Guido Gentili, Il Sole-24 Ore 8/6/2010;, 8 giugno 2010
SCOSSA LIBERALE: DISCUTERNE NON SIA TAB
Modificare l’articolo 41 della Costituzione con una scossa liberale? Per rompere le catene burocatico-stataliste che frenano l’attività d’impresa, il governo ha alzato la posta, mettendo sul tavolo un’idea che farà discutere.
C’è chi ha visto nell’iniziativa il tentativo di "parlar d’altro", chi la reputa interessante e chi inutile, chi mette l’accento sui tempi lunghi, chi rilancia la proposta parlamentare bipartisan di Raffaello Vignali (Pdl) per un nuovo statuto delle imprese minori che integri proprio l’articolo 41 (si veda questa rubrica del 16 febbraio 2010).
La materia è sensibile. Proprio ieri il presidente della Repubblica Giorgio Napolitano, pur non facendo diretto riferimento alla modifica dell’articolo 41, ha detto che la regolamentazione dell’attivita d’impresa deve «contribuire a tutelare la stabilità finanziaria e sociale». Parole ben soppesate. Si discute infatti avendo sullo sfondo i "Rapporti economici" regolati dalla Costituzione nella sua prima parte, da molti (politici e accademici) ritenuta "intoccabile".
Le parole pesano, eccome. E una fruttuosa, libera discussione nel 2010 sull’articolo 41 («L’iniziativa economica privata è libera.(...) La legge determina i programmi e i controlli opportuni perché l’attività economica pubblica e privata possa essere indirizzata e coordinata a fini sociali») potrebbe prendere spunto dai lavori della Costituente. Dove la battaglia fu dura.

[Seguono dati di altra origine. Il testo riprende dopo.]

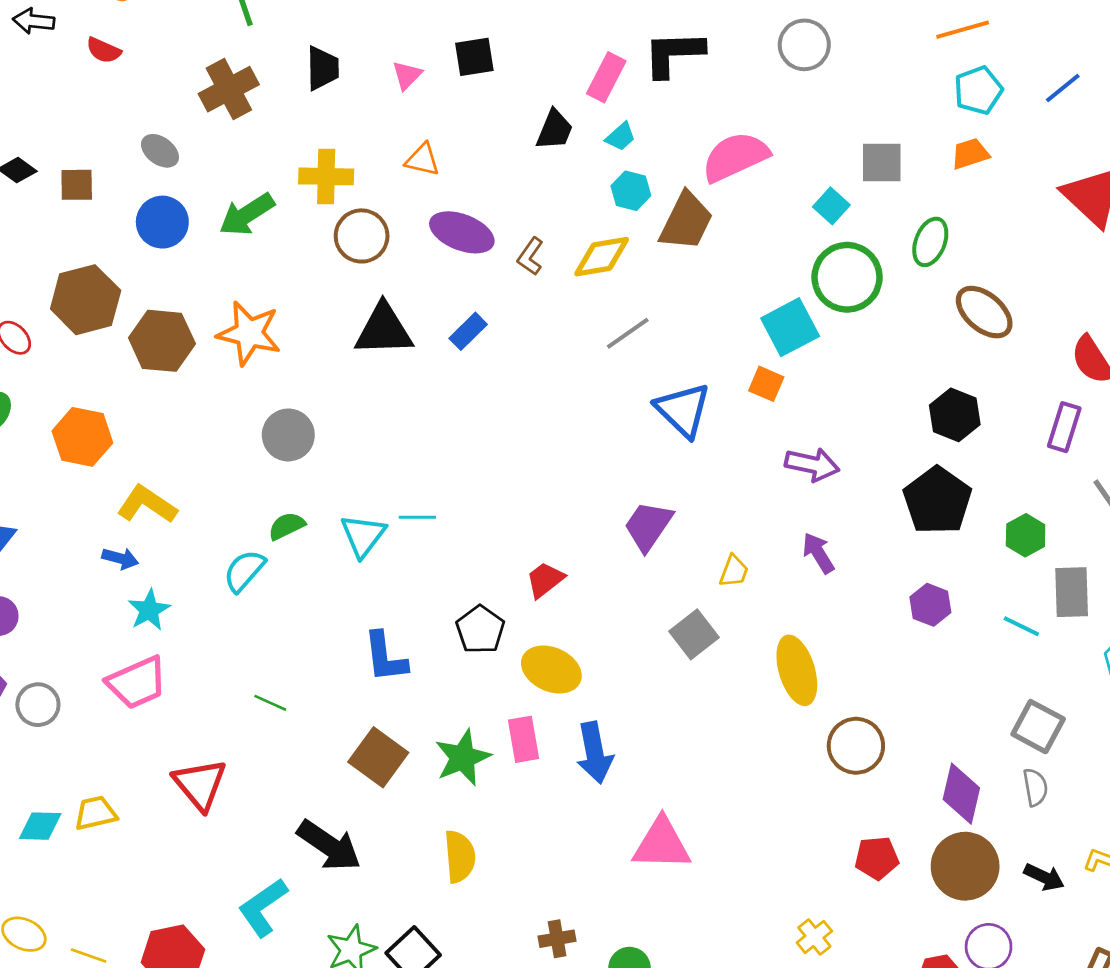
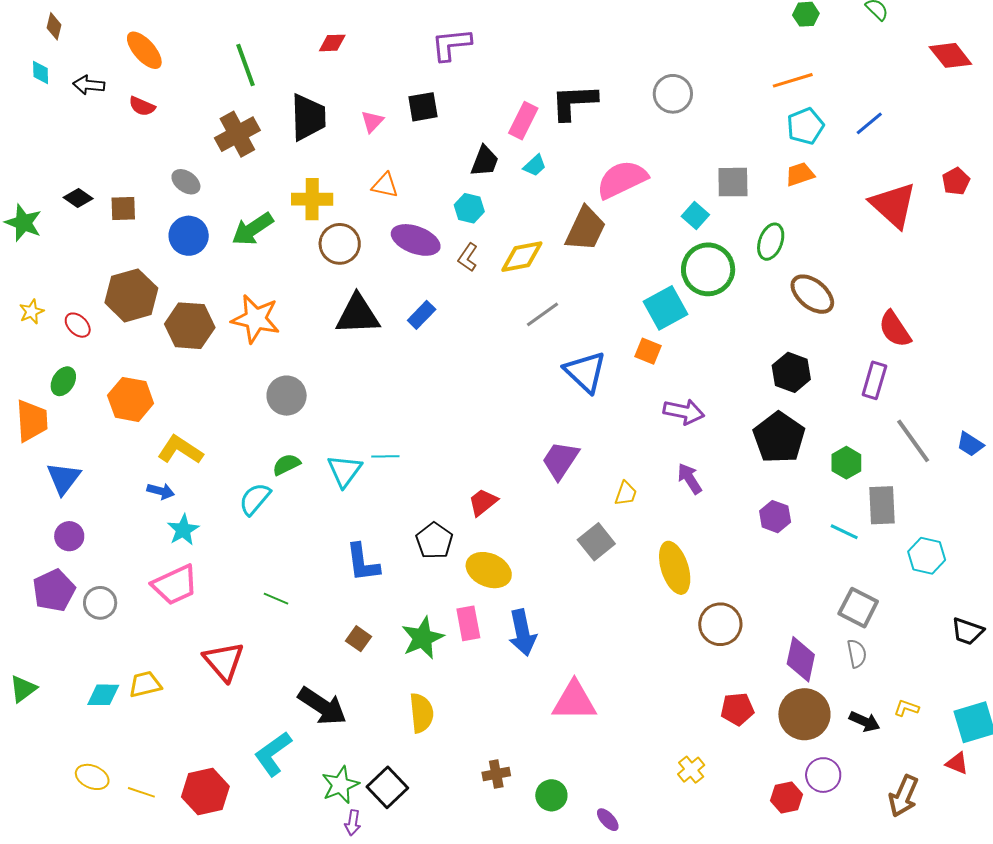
black trapezoid: (323, 68) -> (308, 117), size x1.4
cyan hexagon: (631, 191) -> (469, 208), moved
brown square: (378, 757) -> (359, 639), size x0.6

Fu allora chiara, già nella Sottocommisione nel 1946, la convergenza tra il cattolico Giuseppe Dossetti («Il controllo sociale della vita economica è una necessità assoluta, imposta dalla vita») e il comunista Palmiro Togliatti. Il liberale Aldo Bozzi (marzo 1947) osserva: l’iniziativa privata è libera, salvo il rispetto di certi limiti. Dunque, si chiede, vige il principio liberale o quello dell’intervento statale? Risponde Piero Calamandrei: «L’uno e l’altro, il conservatore e il progressista, troveranno argomenti per sostenere che la Costituzione dà ragione a lui».

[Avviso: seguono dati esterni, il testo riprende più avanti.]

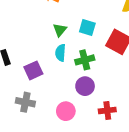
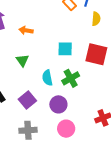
green triangle: (60, 30) -> (22, 60), moved
purple circle: (85, 86) -> (58, 104), moved

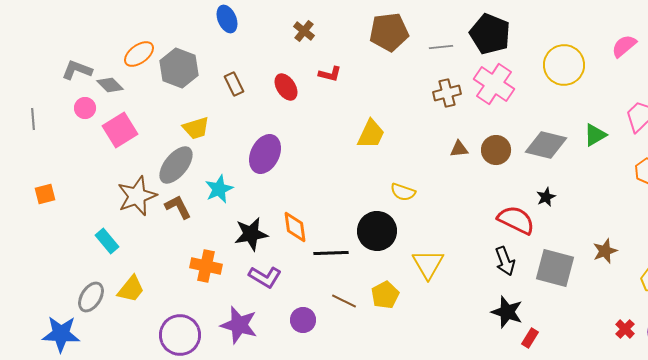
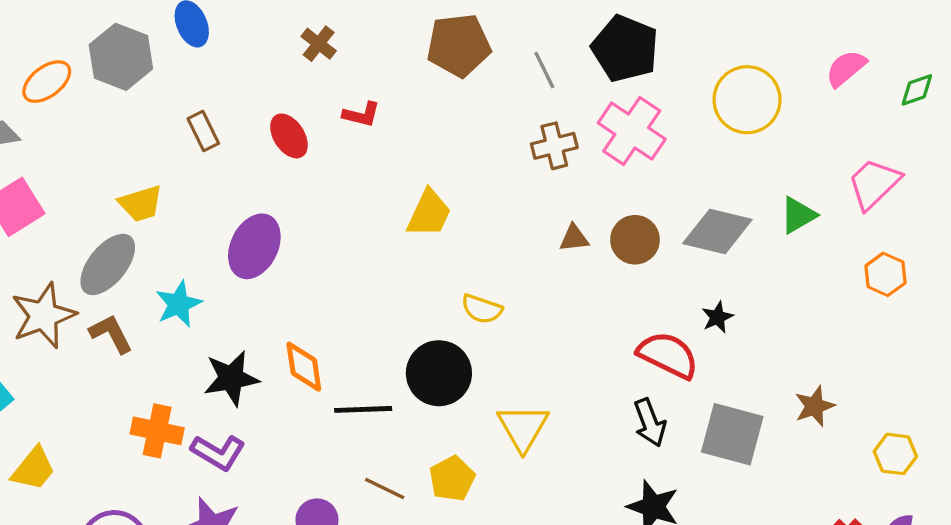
gray line: (441, 47) -> (544, 70), turned 70
gray hexagon: (179, 68) -> (121, 57), moved
purple L-shape: (265, 277) -> (218, 452), moved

Maggio 1947. I comunisti puntano alla formula per la quale «lo stato interverrà per coordinare e orientare l’attività produttiva dei singoli e di tutta la nazione secondo un piano che assicuri il massimo di utilità sociale». L’emendamento non passa. Giuseppe Arata, socialista, propone: «La legge stabilisce le norme, i controlli e i piani opportuni perché le attività pubbliche e private siano dirette e coordinate ai fini di utilità sociale ». battaglie di parole, ma si confrontano mondi diversi. Il dc Emilio P. Taviani: via le parola "piani" e sostituire "dirette" con "orientate" e "utilità sociale" con "fini sociali". Arata: va bene, ma scriviamo "programmi e controlli opportuni". Taviani: approvo ma insisto per i "fini sociali". Arata: accettiamo. Nella stessa seduta, si consuma la sconfitta del liberale Luigi Einaudi che vorrebbe inserire «La legge non è strumento di formazione dei monopoli; ed ove questi esistono li sottopone a pubblico controllo a mezzo di amministrazione pubblica delegata o diretta». Proposta bocciata, la legge antitrust e la relativa authority arriverà solo nel 1990.
Gran dibattito, quello del 1946-47 sull’articolo 41. Passati più di sessant’anni, non sarebbe certo scandaloso riprenderlo evitando la levata di scudi preventiva.